Investing.com - The New Zealand dollar was flat after fourth quarter trade data came largely in line with expectations on Wednesday and the yen also held steady ahead of trade data from Tokyo.
NZD/USD traded at 0.8617, up 0.01%, after New Zealand''s fourth quarter current account balance narrowed to a deficit of NZ$1.43 billion, from a deficit of NZ$4.88 billion and slightly above an expected NZ$1.41 billion, reflecting strong goods and services trade.
Australia''s Westpac-MI March leading index is expected also due shortly with the figure the falling 0.2% in February.
In Japan, February trade data is due today at 0850 Tokyo (2350 GMT) with a trade deficit of ¥590 billion expected, from ¥2.79 trillion in January. Ahead of the data, USD/JPY traded at 101.4, down 0.01%.
At 1030 (0130 GMT), Bank of Japan board member Takahide Kiuchi is due speak to business leaders in western Japan and BOJ Governor Haruhiko Kuroda is also due to join a Tokyo panel discussion from 1400 to 1715 (0500-0815 GMT).
Overnight, the dollar traded mixed to higher against most major currencies on Tuesday after Russian President Vladimir Putin assured the world Moscow is not out to annex Ukraine, while expectations for the Federal Reserve to trim its monthly bond-buying program offset hit-or-miss U.S. housing indicators.
Gold, which trades inversely with the dollar, has been a safe-haven asset class of choice during the crisis, and Putin''s calming words enticed investors out of the yellow metal and back into greenback positions a day ahead of the Federal Reserve''s March statement on monetary policy.
Elsewhere, The Labor Department on Tuesday reported that the U.S. consumer price index slowed to 1.1% in February from 1.6% in January.

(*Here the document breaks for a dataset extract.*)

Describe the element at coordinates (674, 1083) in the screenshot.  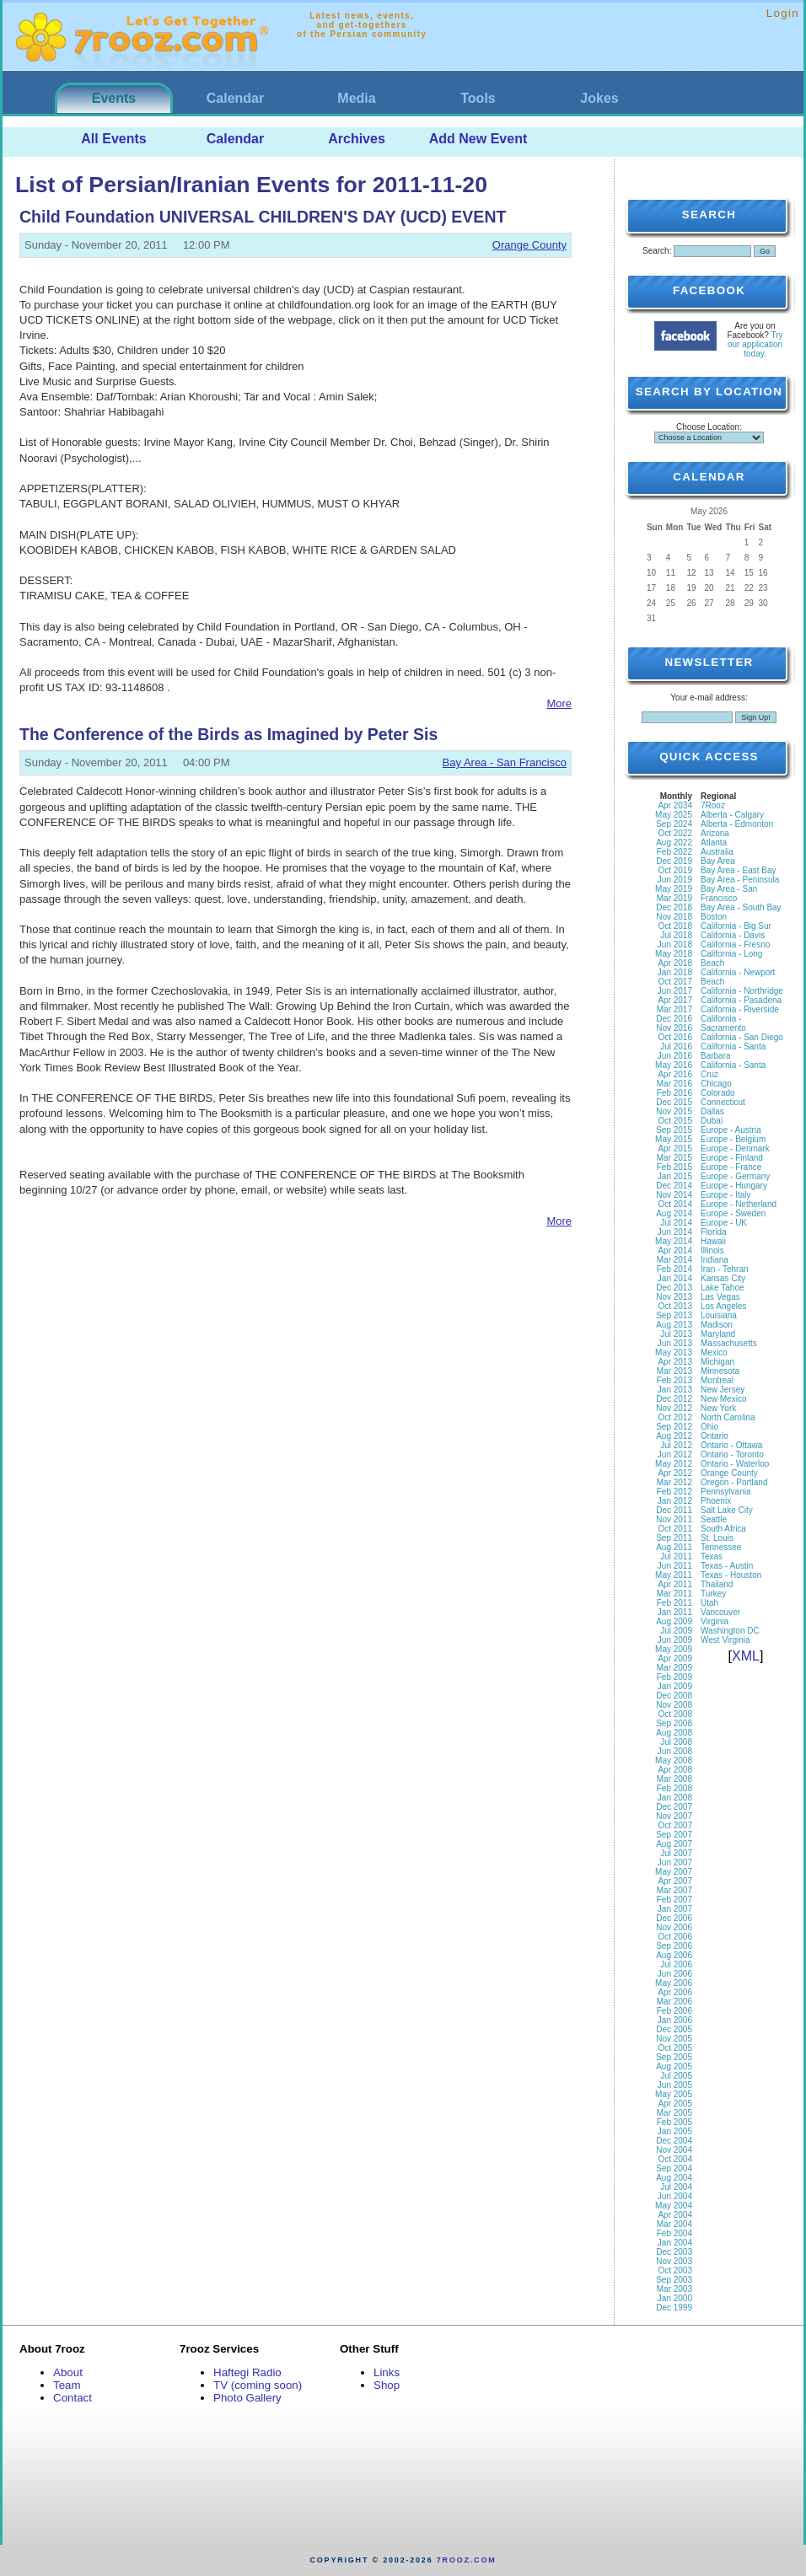
I see `Mar 2016` at that location.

Analysts had expected the annual inflation rate to decline to 1.2%.
Month-on-month, U.S. consumer prices rose 0.1% in February, in line with forecasts.
Core inflation rates, which are stripped of volatile food and energy prices, rose 1.6% on year and 0.1% month-on-month, both figures in line with market forecasts.
The Federal Reserve plays close attention to core inflation rates when deciding on monetary policy.
Separately, the Commerce Department reported that the number of building permits issued in the U.S. rose to a four-month high in February, rebounding after a sharp drop in January.
The number of building permits issued last month jumped 7.7% to 1.018 million units, beating market calls for a 1.6% increase..
U.S. housing starts, however, fell 0.2% last month to hit a seasonally adjusted 907,000 units, disappointing expectations for an increase of 3.4% to 910,000 units.
The dollar index, which tracks the performance of the greenback versus a basket of six other major currencies, was down 0.01% at 79.51.
On Wednesday, the Federal Reserve is to announce its decision on interest rates and monetary policy followed by a press conference with Janet Yellen, her first as head of the monetary authority.